When to use cosine simlarity over Euclidean similarity



In NLP, people tend to use cosine similarity to measure to document/text distance. I just want to hear out what do you think for the following two cases, cosine similarity or Euclidean?

The task is to compute context (left and right words of an expression) similarities of multi-word expressions (i.e., put up, rain cats and dogs). Mathematically, to calculate sim(context_1_mwe, context_2_mwe). The context_n_mwe feature vector is buit from word embeddings, assume the embedding dimension is 200.

Two ways to represent context_n_mwe:

  1. concatenate left and right 2 context words and then we have a new embedding vector of 200*4=800 dimensions.

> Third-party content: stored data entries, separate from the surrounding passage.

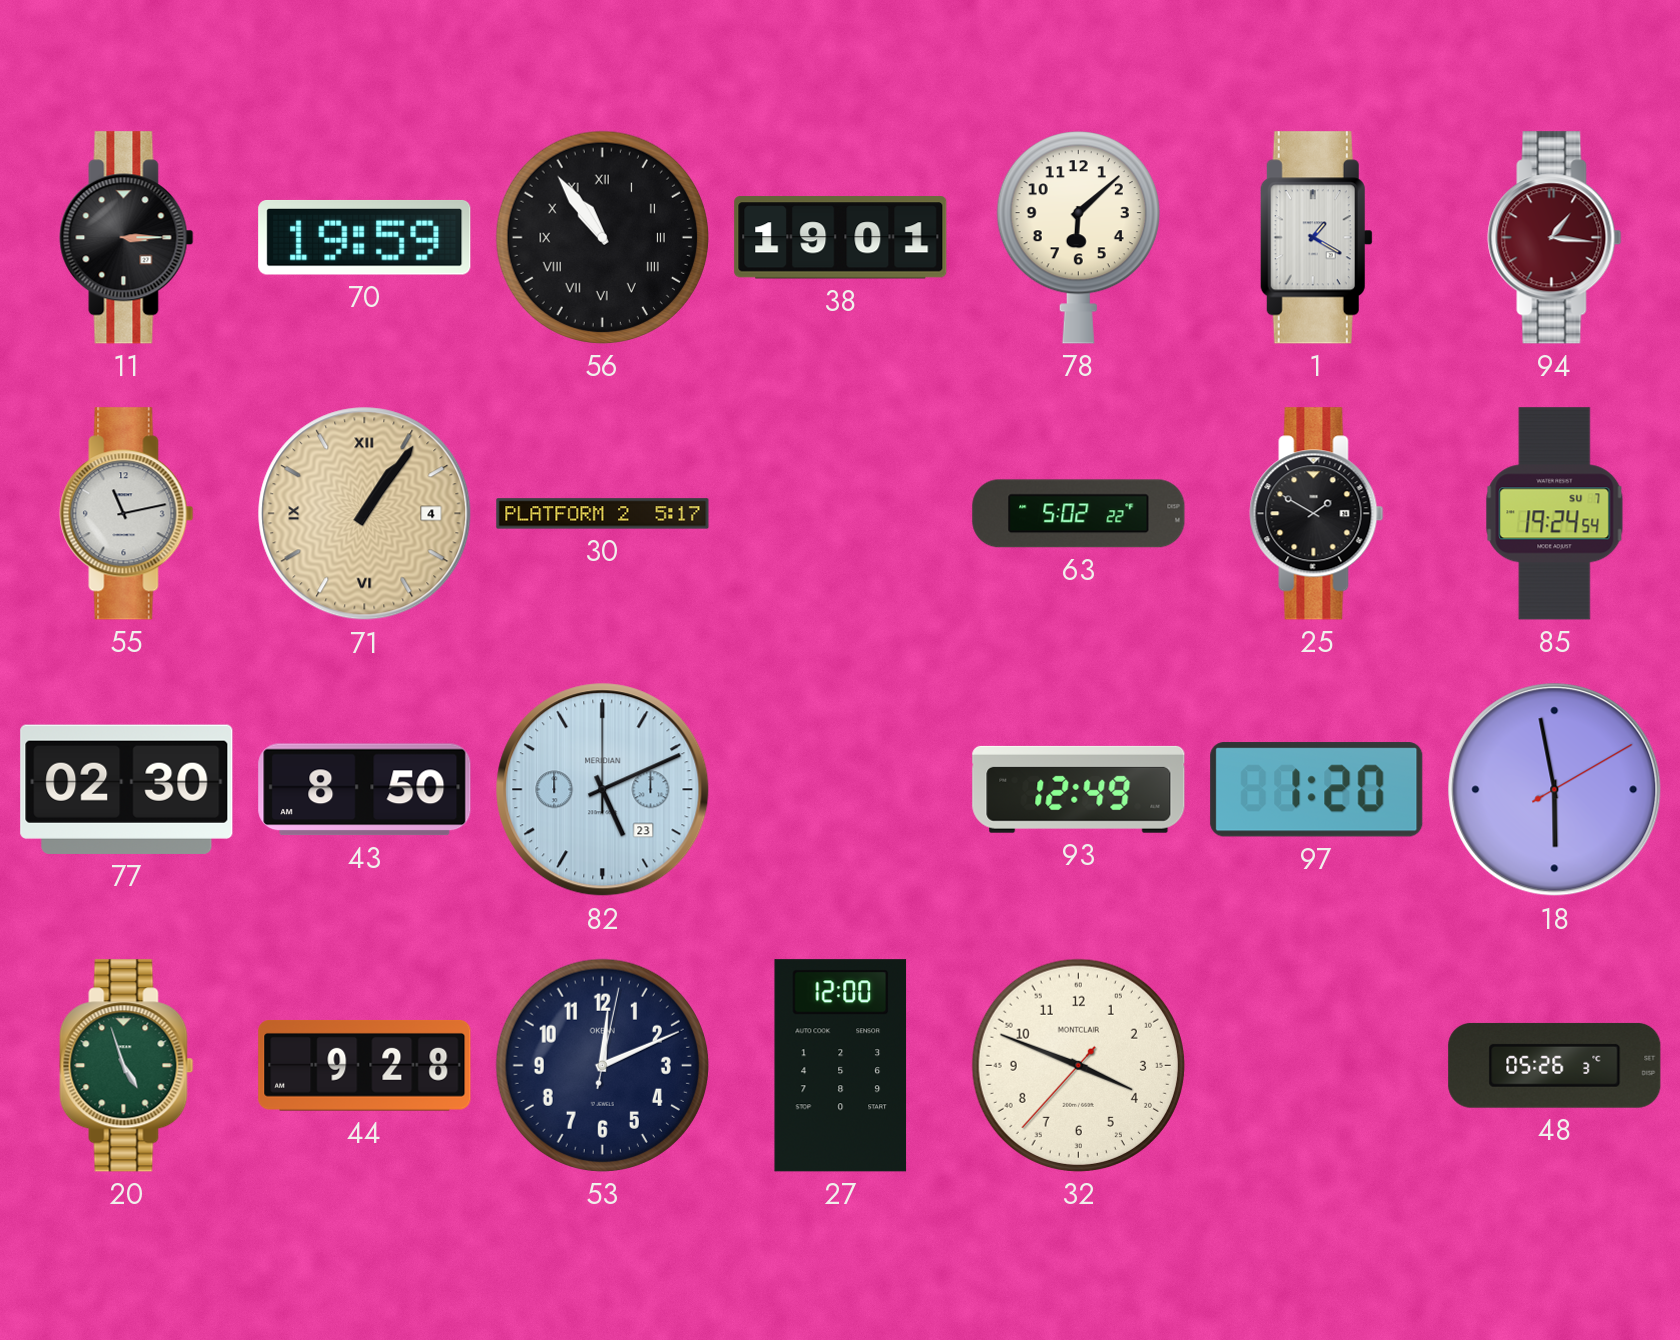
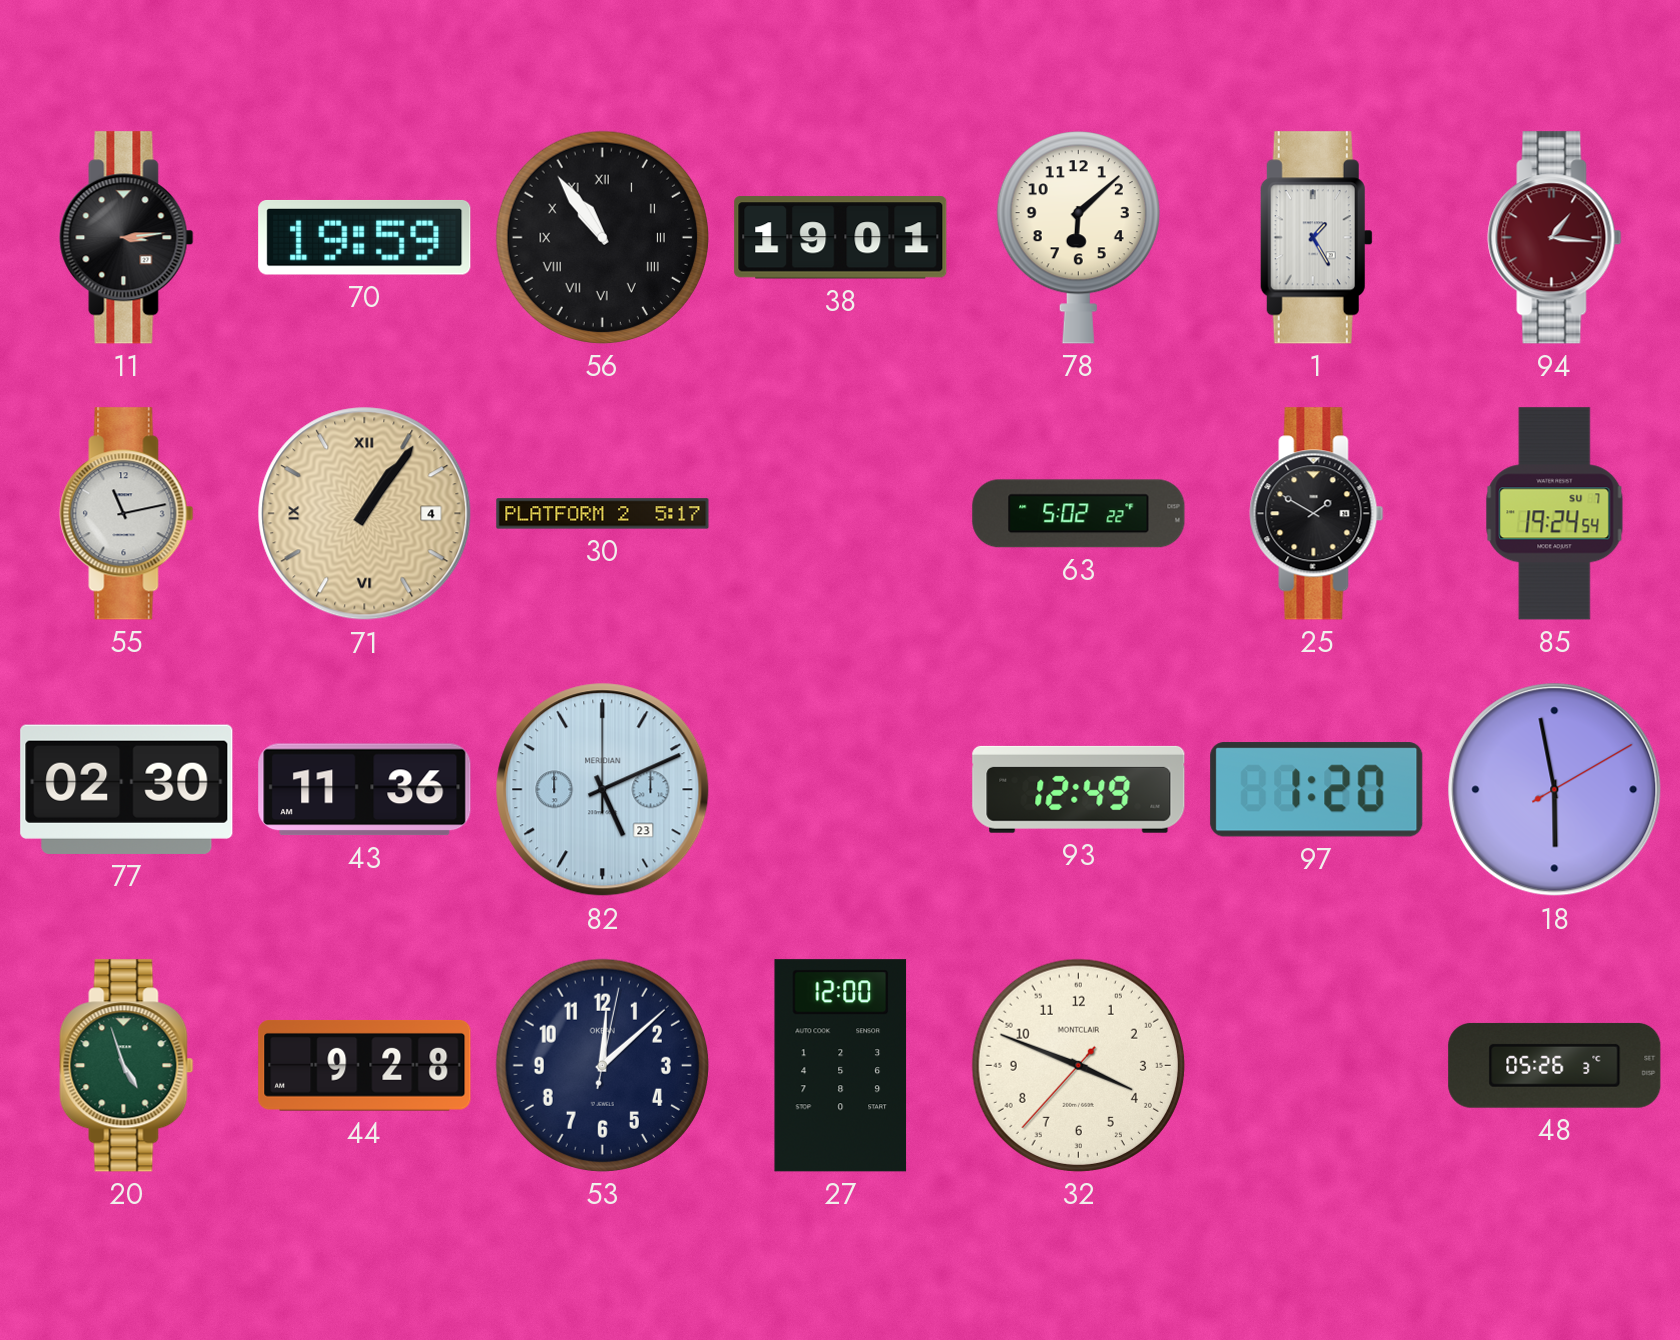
11: 3:15 -> 3:14
1: 1:20 -> 1:25
43: 8:50 -> 11:36
53: 12:11 -> 12:08
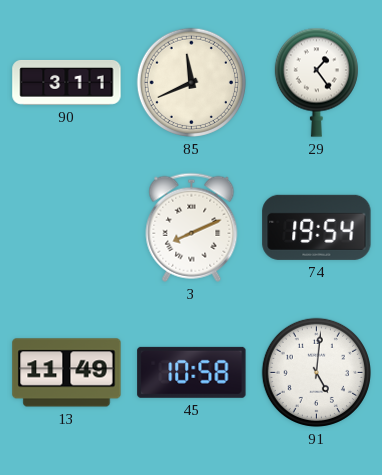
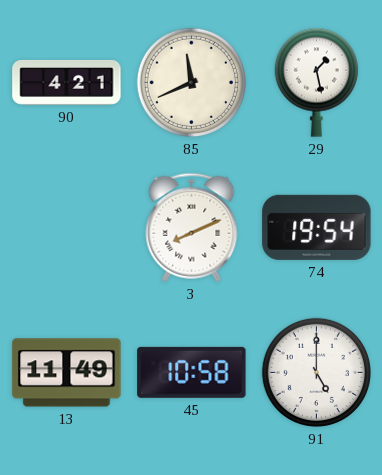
90: 3:11 -> 4:21
29: 1:24 -> 1:28
91: 5:01 -> 5:00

In other words, a feature vector of [lc1, lc2, rc1, rc2] where lc=left_context and rc=right_context.

  2. take mean of the sum of left and right 2 context words and then we get a vector of 200 dimensions. In other words, a feature vector of [mean(lc1+lc2+rc1+rc2)].

Personal speaking, I think Euclidean distance is a better fit for both cases. Cosine similarity is specialized in handling scale/length effects. For case 1, context length is fixed -- 4 words, there's no scale effects. In terms of case 2, the term frequency matters, a word appears once is different from a word appears twice, we cannot apply cosine.


Posted 2018-02-12T13:31:46.740

Reputation: 273



When to use cosine similarity over Euclidean similarity

Cosine similarity looks at the angle between two vectors, euclidian similarity at the distance between two points.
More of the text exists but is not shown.